Would the Mostly Mozart Festival end with a bang or a whimper? With no contemporary pieces or soloists to hide behind, the summer orchestra and its conductor Louis Langrée opted for a difficult final program, a Mozartian acid test. This season had exposed the soft underbelly of the group, a discernible dip in discipline and crispness. How would it fare as interpreters of the last three symphonies?

In the main, quite well, although initially it did not appear that the evening would be a success. The very first note of the Symphony No. 39 was struck in a scattershot manner, the timpani, which plays a key role in this opening, martial Adagio, perceptibly behind. But those who are familiar with this great work, somewhat overshadowed by its two successors, know that it is much more important to close well than to open as a unit. The very tricky final phrases of the fourth movement Allegro were not only nimble and precise, enunciated against a complex background of pauses, but concluded a brisk and mostly muscular performance. The lilt in the Menuetto was appropriately Viennese, a foreshadowing of those delightful skater’s waltzes in the works of Franz Schubert.

When asked to name the greatest 10 symphonies in music history, most everyone includes the Mozart 40 in their listing. Mr. Langrée hears it at a fast pace and whipped his charges to faster and faster execution as they progressed. This was the finest performance of the evening, featuring a lean and mean sense of phrasing and a delicious bite of wishing to get on with it. No lingering in this rendition, where even the minuet seemed to emphasize exits rather than entrances. The final Allegro assai was taken at such an alarming alacrity that I anticipated the double basses, who have two key reprises of melody, would never posses the dexterity to enunciate clearly. However, they came through with flying colors , earning a fleeting, but welldeserved thumbs-up gesture from Maestro as he hurried on to the next section.

So, not to rain on their parade or anything, but the question quickly evolved to why this particular iteration of the white-jacketed band could perform so well in their swan song and yet so sloppily in previous concerts. My own theory has little to do with inspiration or perspiration, but rather, rehearsal time. Mr. Langrée spread himself quite thin in the earlier stages of the festival, spending considerable energies mounting what turned out to be a disappointing evening of bleeding chunks of the fragment “Zaide” with incidental music from Thamos, King of Egypt. Working with the period instrument folks from Cologne had to monopolize a significant amount of his preparatory time and it can’t just be a fortuitous coincidence that once he was unburdened of this quixotic project, his main ensemble began to gel. The festival, struggling for relevance in a Mozart anniversary year, might have forgotten that the key to lasting success is not trendiness, but quality.

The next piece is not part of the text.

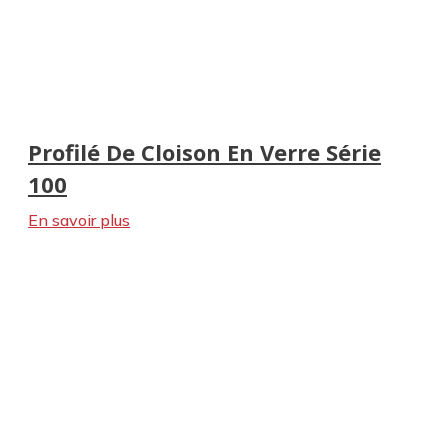
Profilé De Cloison En Verre Série
100
En savoir plus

It is fine to program rare works with glitzy names, like Peter Sellars, but it is much more musically significant to present the core repertoire in as professional a manner as possible.

In the same week that Pluto was demoted from its status as a planet, the “Jupiter” — the Symphony No. 41 in C major — was perhaps not as grandiloquently encased in marble as it might have been, but was still offered as a model of Classical architecture and timeless grace. I would posit that this is as good as it gets for this essentially ragtag ensemble. It was unfortunate that it did not find its proper balance and battle-hardened voice until the last concert of the season, but hey, wait ’till next year.